|Alternative names||Mamidi Tandra, Amawat, Aamsotto, Mambla|
|Place of origin||India|
|Region or state||North India, Coastal Andhra, Karnataka|
|Main ingredients||Mango pulp, sugar|
|Cookbook: Aam papad Media: Aam papad|
Aam papad is an Indian fruit leather made out of mango pulp mixed with concentrated sugar solution and sun dried. It is also known as Aamta (Assamese),amawat (Hindi), mamidi tandra (Telugu), aamsotto (Bengali) and amba vadi (Marathi).
Traditional Aam Papad is sweet, although it is available in different varieties. It can be preserved for months making it popular in the off season of mangoes.
Mango pulp is mixed with potassium metabisulfite and spread on trays to dry in the sun. After the first layer dries, another layer is spread over it and allowed to dry. The process is repeated until the desired thickness is reached. The thickness varies depending upon the quality of mango pulp used. When this thickness is reached the aam papad is cut into pieces and wrapped in oiled paper or into different packages.
Aam Papad can be consumed in any season as it can be preserved for a long period of time.
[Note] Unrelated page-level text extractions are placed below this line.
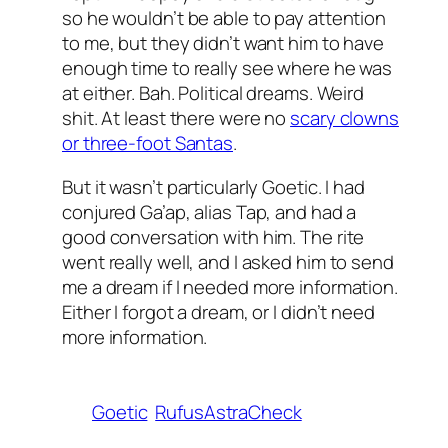
so he wouldn’t be able to pay attention
to me, but they didn’t want him to have
enough time to really see where he was
at either. Bah. Political dreams. Weird
shit. At least there were no
scary clowns
or three-foot Santas
.
But it wasn’t particularly Goetic. I had
conjured Ga’ap, alias Tap, and had a
good conversation with him. The rite
went really well, and I asked him to send
me a dream if I needed more information.
Either I forgot a dream, or I didn’t need
more information.
Goetic
RufusAstraCheck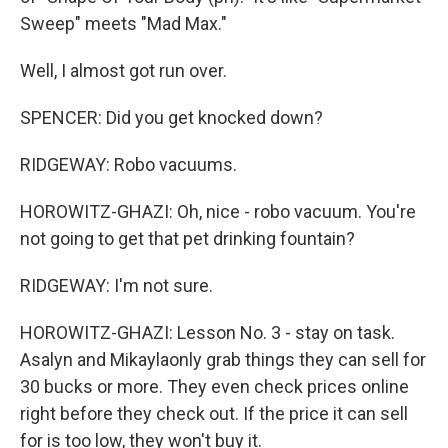
Sweep" meets "Mad Max."
Well, I almost got run over.
SPENCER: Did you get knocked down?
RIDGEWAY: Robo vacuums.
HOROWITZ-GHAZI: Oh, nice - robo vacuum. You're
not going to get that pet drinking fountain?
RIDGEWAY: I'm not sure.
HOROWITZ-GHAZI: Lesson No. 3 - stay on task.
Asalyn and Mikaylaonly grab things they can sell for
30 bucks or more. They even check prices online
right before they check out. If the price it can sell
for is too low, they won't buy it.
|Manufacturing Mamiditandra (Aam Papad) in Andhra Pradesh|
Aam Papad is manufactured in North India as well as South India. In the South Indian state of Andhra Pradesh, the Adavinekkalam village in East Godavari district is famous for its mamidi tandra.
Aam Papad is also exported abroad from India. In 2011, the Canadian Inspection Food Agency(CIFA) warned sulphites-sensitive people to avoid the "Indican" brand Aam Papad, as it contained sulphites but did not declare that on the label.